You may be saying, "Oh wow, that's perfect!" And it could be perfect. I would say he is my "knight in shining armor", but I don't think my husband would like that very much. But I'm just one of many vying for one of his coveted tickets. I'll be sending him my post link for consideration. And then I'll be holding my breath until Saturday, when he makes his final decision.

So I'm hoping that Lawrence can be my "Simon Cowell" of American Idol. You know, the show that gives people a chance at fame? For those people that don't have "money to make money." They've just got the talent and the drive. Well, I think I've got the talent and the drive, I'm just lacking in the worldly aspect of moo-la. So please, hand me that ticket so I can run around, jumping up and down like an idiot. Because I will.

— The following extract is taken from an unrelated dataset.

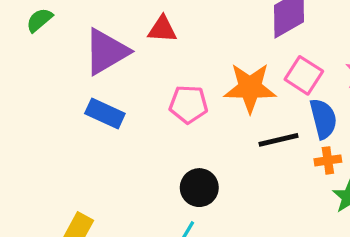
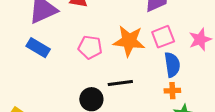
pink square: (304, 75) -> (163, 37), turned 30
black line: (278, 140) -> (120, 83), moved

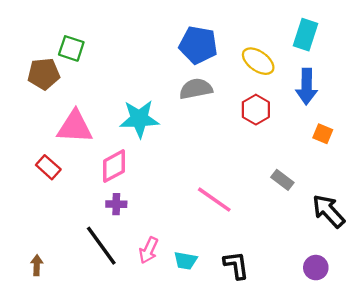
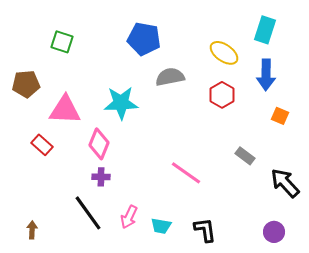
blue pentagon: (198, 45) -> (144, 39), moved
brown pentagon: (44, 74) -> (26, 84), moved
pink diamond: (114, 166) -> (99, 144), turned -40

Wednesday, February 3, 2010

Gifts

Photobucket He spits when he's happy. And next Thursday my little Zack will be 6 months old. What a blessing it is to have him in our lives. Five weeks before he was due, I contracted a serious (intensive care-type serious) pneumonia. After about 24 hours of fighting the breathing and contractions, I went to the doctor, who rushed me over to the hospital. After some tests and x-rays, my OB-GYN said I had the highest white blood cell count she had ever seen, and the radiologist had never seen pneumonia so bad. After they got my vitals stabilized, they couldn't stop the contractions, and we were to welcome our little baby into the world early. All we could do was hope that the pneumonia hadn't reached his little premature lungs. After he was born, the silent infant was handed directly over to the waiting nurses and neonatologist. I held him for about a minute before he was whisked away into the NICU. Whew! All this to say that we had a happy, healthy, 6 lb. 1 oz. baby boy. The hardest part was picking out a name, since we thought we had 5 more weeks to decide. And after 7 days at the hospital, we were able to welcome him into our home. (Only to move two weeks later!) And although our nights are often still sleepless, and both my husband and I are suffering from dizzy-spells brought on my exhaustion, there isn't anywhere I'd rather be or anyone I'd rather be with. What an angel!